Back in November 2009, when I first wrote on this site and elsewhere about the court’s hearing of this case the reasons for overturning this law seemed so simple and obvious that I was embarrassed to be laying them out so carefully: Yes, kids commit crimes, but they also are able to, and do, learn and change.

But it wasn’t so simple and obvious—that is, if I went by the angry and, in several cases, vitriolic reactions I got from some readers. By their way of thinking, once a person, young or old, committed a crime they were exiled from the human race and thus excluded from the decencies and protections we grant each other. It didn’t matter if the children involved committed their crimes when they were only 13 or 14; that they hadn’t killed anyone during that crime. They deserved to be locked up for life, to die in prison. “Cruel and unusual punishment,” to use the 8th Amendment’s bone chilling phrase, was what they deserved.

It was heartening, then, to see the Supreme Court recognize that, indeed, juveniles have “limited moral culpability,” and that this limited culpability was not an issue of choice but rather the product of cognitive development.

Research into the brain’s “executive functioning” shows that young people don’t fully develop responsible decision making skills until sometime in their twenties. Today’s media in exploring the commonplace trend among twenty-somethings still living at home, slow to make their place in the world, often cite this research. But you rarely hear about that research when it comes to troubled young kids, kids who are usually minority, poor, under-educated, and disenfranchised. Nobody wanted to hear about executive functioning when 17 year old Anthony, a student of mine with developmental disabilities and no prior record, was arrested for snatching a purse. The tough-on-crime county DA running for reelection saw to it that Anthony was sentenced to 5 years in state prison. Now the Supreme Court has challenged that thinking, at least in the case of life term sentencing without parole for nonhomicidal crimes.

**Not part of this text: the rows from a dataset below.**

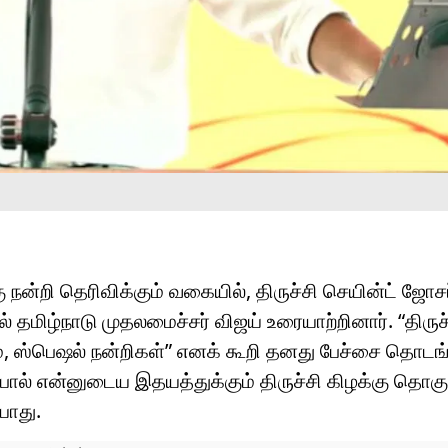
 நன்றி தெரிவிக்கும் வகையில், திருச்சி செயின்ட் ஜோச
ல் தமிழ்நாடு முதலமைச்சர் விஜய் உரையாற்றினார். “திருச
 ஸ்பெஷல் நன்றிகள்” எனக் கூறி தனது பேச்சை தொடங்
ேபோல் என்னுடைய இதயத்துக்கும் திருச்சி கிழக்கு தொகு
யாது.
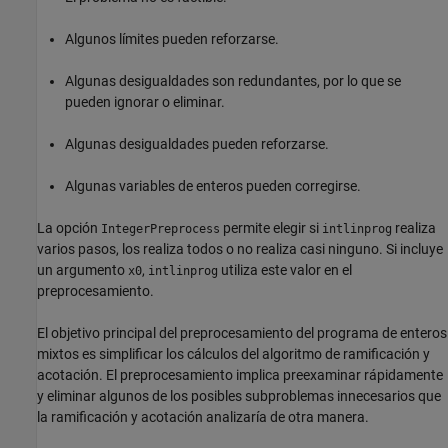
Algunos límites pueden reforzarse.
Algunas desigualdades son redundantes, por lo que se
pueden ignorar o eliminar.
Algunas desigualdades pueden reforzarse.
Algunas variables de enteros pueden corregirse.
La opción
permite elegir si
realiza
IntegerPreprocess
intlinprog
varios pasos, los realiza todos o no realiza casi ninguno. Si incluye
un argumento
,
utiliza este valor en el
x0
intlinprog
preprocesamiento.
El objetivo principal del preprocesamiento del programa de enteros
mixtos es simplificar los cálculos del algoritmo de ramificación y
acotación. El preprocesamiento implica preexaminar rápidamente
y eliminar algunos de los posibles subproblemas innecesarios que
la ramificación y acotación analizaría de otra manera.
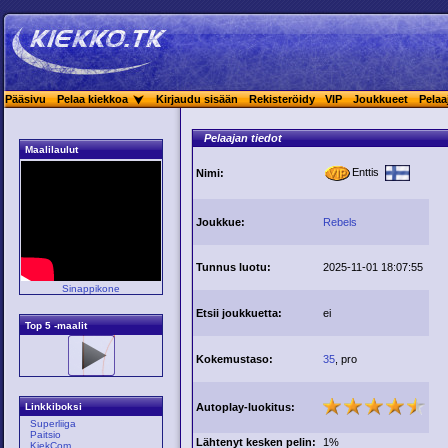
Pääsivu
Pelaa kiekkoa
Kirjaudu sisään
Rekisteröidy
VIP
Joukkueet
Pelaa
Pelaajan tiedot
Maalilaulut
Enttis
Nimi:
Joukkue:
Rebels
Tunnus luotu:
2025-11-01 18:07:55
Sinappikone
Etsii joukkuetta:
ei
Top 5 -maalit
Kokemustaso:
35
, pro
Autoplay-luokitus:
Linkkiboksi
Superliiga
Paitsio
Lähtenyt kesken pelin:
1%
KiekCom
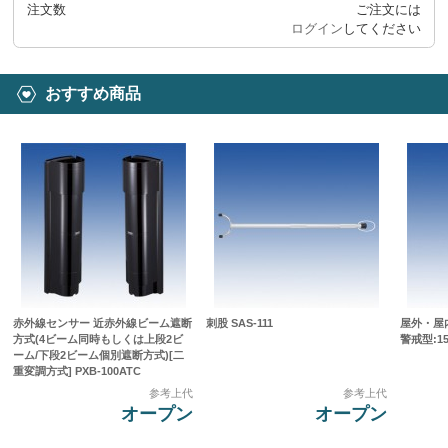
注文数
ご注文には
ログイン
してください
おすすめ商品
赤外線センサー 近赤外線ビーム遮断
刺股 SAS-111
屋外・屋
方式(4ビーム同時もしくは上段2ビ
警戒型:15
ーム/下段2ビーム個別遮断方式)[二
重変調方式] PXB-100ATC
参考上代
参考上代
オープン
オープン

The Justices’ ruling also brings the United States closer to the global community’s standards of criminal justice. We have stood outside that circle of justice for too long as a nation that locks up 1 out of 100 citizens, that uses torture, and executes people. Justice Kennedy in writing the majority opinion noted that the United States “is the only Nation that imposes life without parole sentences on juvenile nonhomicidial offenders,” a sentencing practice that “is inconsistent with basic principles of decency.”

In lockups across this country, hope usually comes in smaller doses: a letter from the “shorty” you thought had dumped you; a meeting with your Legal Aid lawyer who finally got you a court date after months of waiting; a job working in the kitchen for a buck a day.

The Supreme Court’s message of hope, slight as it might be—the recognition, as Justice Stevens wrote, that “Knowledge accumulates. We learn, sometimes, from our mistakes”—might take a long time to trickle down to the kids that I taught and their peers, if it ever does. But when, and if they get the word, I know they won’t be surprised by the logic behind the decision. I can hear that chorus of bored adolescent boys now, “Yeah, and?”

Sometimes, we adults are the slowest learners of all.